I've been keeping mine in standby also. Bottom line is you shouldn't have to put the unit in standby.


----------



## cabanaboy1977 (Nov 16, 2005)

Wolffpack said:


> Bottom line is you shouldn't have to put the unit in standby.


Very much agreed. I think I just do it because I feel safer that way.


----------



## wohlfie (Dec 28, 2005)

Wolffpack said:


> I've been keeping mine in standby also. Bottom line is you shouldn't have to put the unit in standby.


Not trying to start an arguement, but if Standby truly did NOTHING except cut the video feed as some have said, why on earth would they have bothered with it?

Just because consumers are lemmings and a device without an "off" would unnerve many people? (maybe)

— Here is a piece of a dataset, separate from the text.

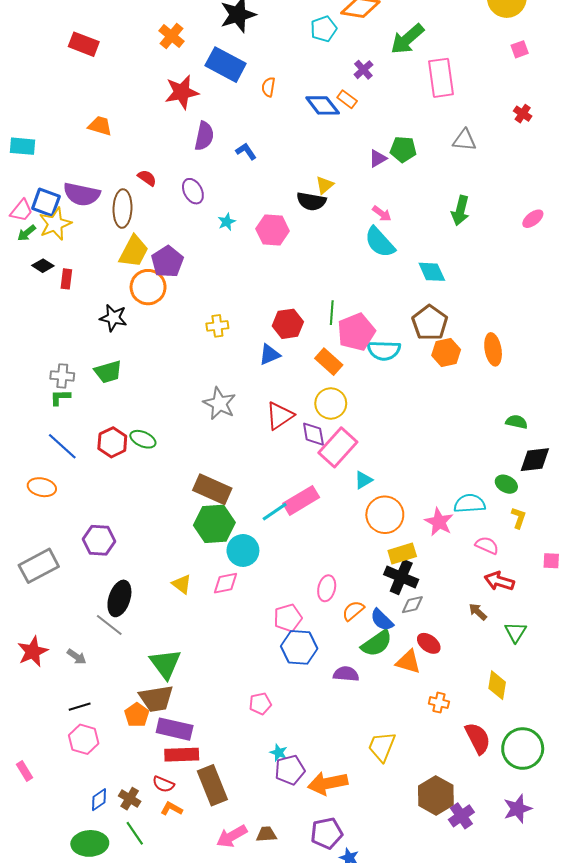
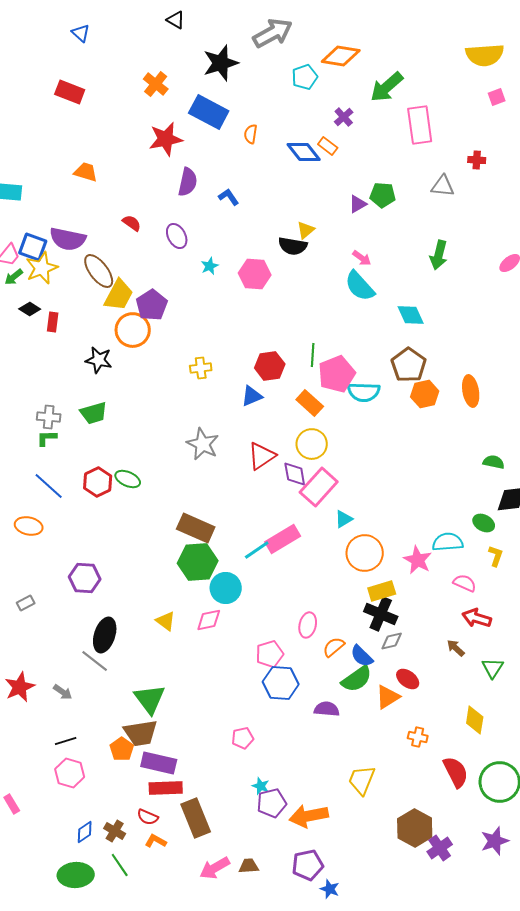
red cross: (523, 114) -> (477, 160), moved, turned -30
brown ellipse: (122, 209) -> (99, 271), moved, turned -39
gray rectangle: (39, 566) -> (26, 603), size x0.5
orange triangle: (408, 662) -> (388, 697), turned -48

But whether its true or not, it makes sense that it tells the unit you are not using the active tuner, and doesn't need to prompt you for a change, etc. This may be more important with the unit starting to look for available 'tuner time' for showcases.
And maybe it does help with housekeeping. There seems to have been anecdotal evidence that the unit is happier being in Standby occassionally.

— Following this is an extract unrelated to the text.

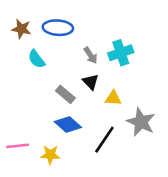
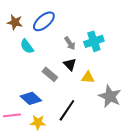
blue ellipse: (58, 28) -> (44, 21), turned -45
blue diamond: (68, 125) -> (31, 98), moved
black line: (104, 140) -> (67, 110), moved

Anyway....I will continue to put mine in Standay (especially since I am one of the lucky ones whose remote does both without switching the slider...

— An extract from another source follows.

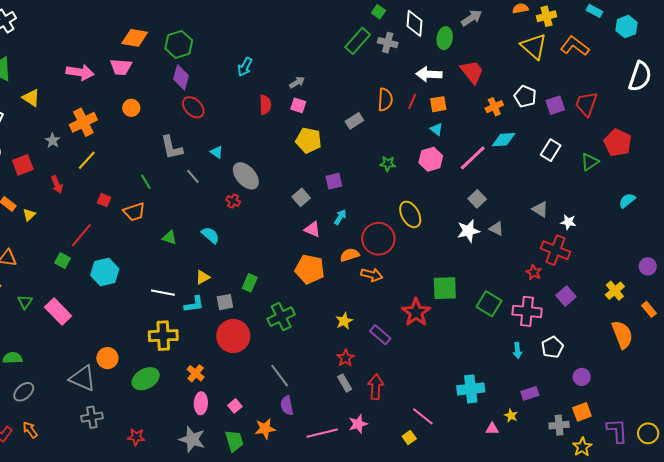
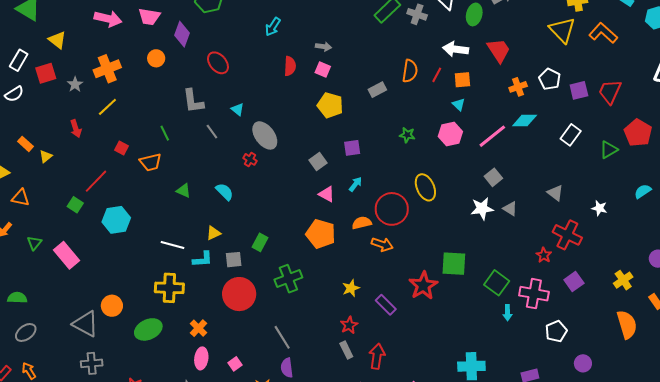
purple diamond: (181, 77) -> (182, 34), moved
gray arrow: (297, 82) -> (323, 47), turned 35
red square: (23, 165) -> (46, 73), moved
white star: (568, 222) -> (599, 208), moved
cyan arrow: (517, 350) -> (507, 313), moved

So while maybe "you shouldn't need to"....unless there is a pressing need to leave it on, Standby seems like the prudent choice to me!


----------



## Bobman (Jan 3, 2006)

wohlfie said:


> if Standby truly did NOTHING except cut the video feed as some have said, why on earth would they have bothered with it?


I think one point was the DirecTiVos work well with out having to be put in standby so the R-15 should too.


----------